Inserm, Université Paris Saclay, Institut Gustave Roussy, "Exposome, Heredity, Cancer and Health" Team, Villejuif, France.
Nutrition and Metabolism Branch, International Agency for Research on Cancer, Lyon, France.
Int J Cancer. 2023 Apr 1;152(7):1337-1347. doi: 10.1002/ijc.34343. Epub 2022 Nov 17.
Low-dose aspirin has been hypothesized to prevent cancer risk by inhibiting platelet aggregation. However, the anti-cancer effect of low-dose aspirin has recently been questioned and its effect on breast cancer development remains unclear. The impact of other antiplatelet drugs on breast cancer risk has rarely been evaluated. Thus, this study aimed to investigate the associations between breast cancer risk and antiplatelet drug use in a nationwide nested case-control study. From the Danish healthcare registries, we identified as cases all women with invasive breast cancer diagnosis between 2001 and 2018 (n = 68 852). The date of diagnosis corresponded to the index date. We matched cases to 10 population controls on age and calendar time, using risk set sampling. Controls were assigned the same index date as their matched case. We used the prescription registry to identify exposure to low-dose aspirin, clopidogrel and dipyridamole. We defined ever use of antiplatelet drugs as at least two prescriptions filled up to 1 year before the index date. We applied conditional logistic regression to calculate odds ratios (ORs) and 95% confidence intervals for breast cancer associated with the use of antiplatelet drugs, overall, by breast cancer subtype and by cumulative dose. Twelve percent of women had ever been exposed to low-dose aspirin, 2% to clopidogrel and 2% to dipyridamole. In multivariable models, breast cancer risk was not associated with ever use of low-dose aspirin (OR = 1.00 [0.97-1.03]), clopidogrel (OR = 0.93 [0.87-1.00]), and dipyridamole (OR = 1.02 [0.94-1.10]), compared with never use, and there was no evidence of a dose-response relation. However, we found an inverse association between dipyridamole use and breast cancer risk among women aged <55 years old, with suggestion of a dose-response relationship (OR per 1000 Defined Daily Doses = 0.72 [0.54-0.95]). Associations did not differ by breast cancer histological type, estrogen receptor status or clinical stage at diagnosis. Overall, the findings from this study do not support the use of antiplatelet drugs for breast cancer prevention.
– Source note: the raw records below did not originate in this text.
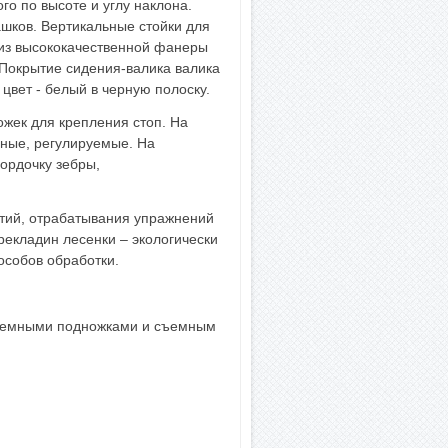
о по высоте и углу наклона.
шков. Вертикальные стойки для
 из высококачественной фанеры
 Покрытие сидения-валика валика
цвет - белый в черную полоску.
жек для крепления стоп. На
мные, регулируемые. На
ордочку зебры,
ятий, отрабатывания упражнений
ерекладин лесенки – экологически
особов обработки.
 съемными подножками и съемным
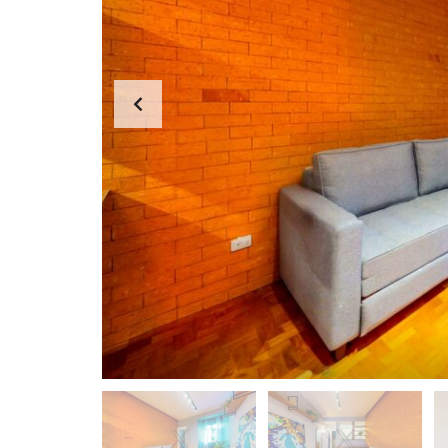
I
P
A
N
E
M
A
L
A
G
O
A
C
O
P
A
C
A
B
A
N
A
B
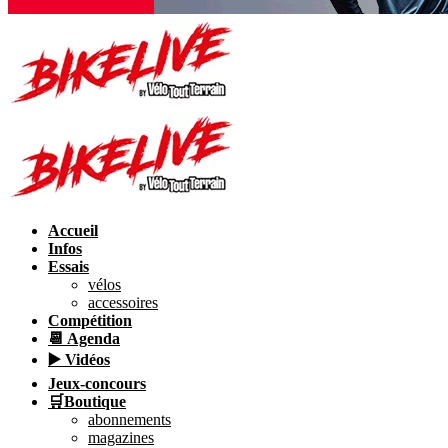
Accueil
Infos
Essais
vélos
accessoires
Compétition
📆 Agenda
▶️ Vidéos
Jeux-concours
🛒Boutique
abonnements
magazines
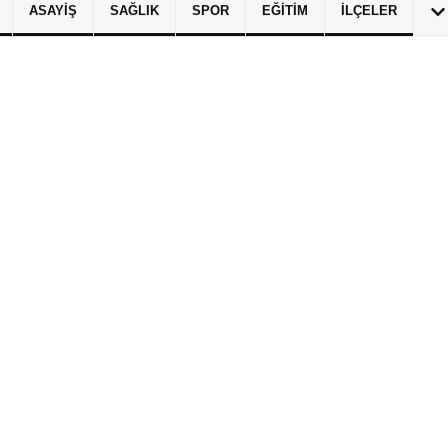
ASAYIŞ
SAĞLIK
SPOR
EĞITIM
İLÇELER
izlilik İlkeleri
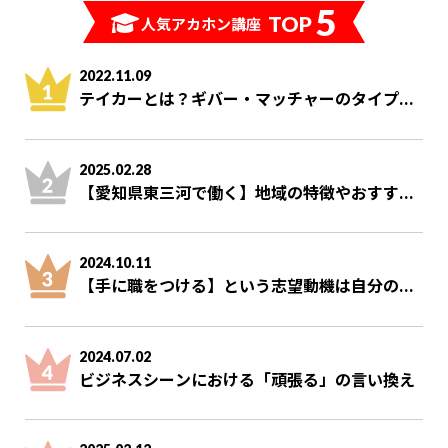
5
TOP
人気アカホン講座
2022.11.09
テイカーとは？ギバー・マッチャーのタイプ...
2025.02.28
【愛知県東三河で働く】地域の特徴やおすす...
2024.10.11
【手に職をつける】という志望動機は自分の...
2024.07.02
ビジネスシーンにおける「頑張る」の言い換え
低剂量阿司匹林通过抑制血小板聚集被假设为预防癌症风险。然而,低剂量阿司匹林的抗癌作用最近受到质疑,其对乳腺癌发展的影响仍不清楚。很少有研究评估其他抗血小板药物对乳腺癌风险的影响。因此,本研究旨在通过一项全国性的巢式病例对照研究来调查抗血小板药物使用与乳腺癌风险之间的关系。我们从丹麦的医疗保健登记处中确定了 2001 年至 2018 年间所有患有浸润性乳腺癌的女性作为病例(n=68852)。诊断日期对应于索引日期。我们通过风险集抽样,根据年龄和日历时间与 10 名人群对照进行匹配。对照者的索引日期与匹配的病例相同。我们使用处方登记处来确定低剂量阿司匹林、氯吡格雷和双嘧达莫的暴露情况。我们将至少使用两种在索引日期前 1 年以内开的处方定义为曾经使用过抗血小板药物。我们应用条件逻辑回归来计算与使用抗血小板药物相关的乳腺癌的比值比(OR)和 95%置信区间,总体而言,根据乳腺癌亚型和累积剂量进行分析。12%的女性曾经暴露于低剂量阿司匹林,2%的女性曾经暴露于氯吡格雷,2%的女性曾经暴露于双嘧达莫。在多变量模型中,与从未使用过抗血小板药物相比,乳腺癌风险与曾经使用过低剂量阿司匹林(OR=1.00[0.97-1.03])、氯吡格雷(OR=0.93[0.87-1.00])和双嘧达莫(OR=1.02[0.94-1.10])无关,并且没有证据表明存在剂量-反应关系。然而,我们发现,在年龄<55 岁的女性中,使用双嘧达莫与乳腺癌风险之间存在反比关系,且存在剂量-反应关系(每 1000 个定义的每日剂量的 OR=0.72[0.54-0.95])。关联在乳腺癌组织学类型、雌激素受体状态或诊断时的临床分期上没有差异。总体而言,这项研究的结果不支持使用抗血小板药物预防乳腺癌。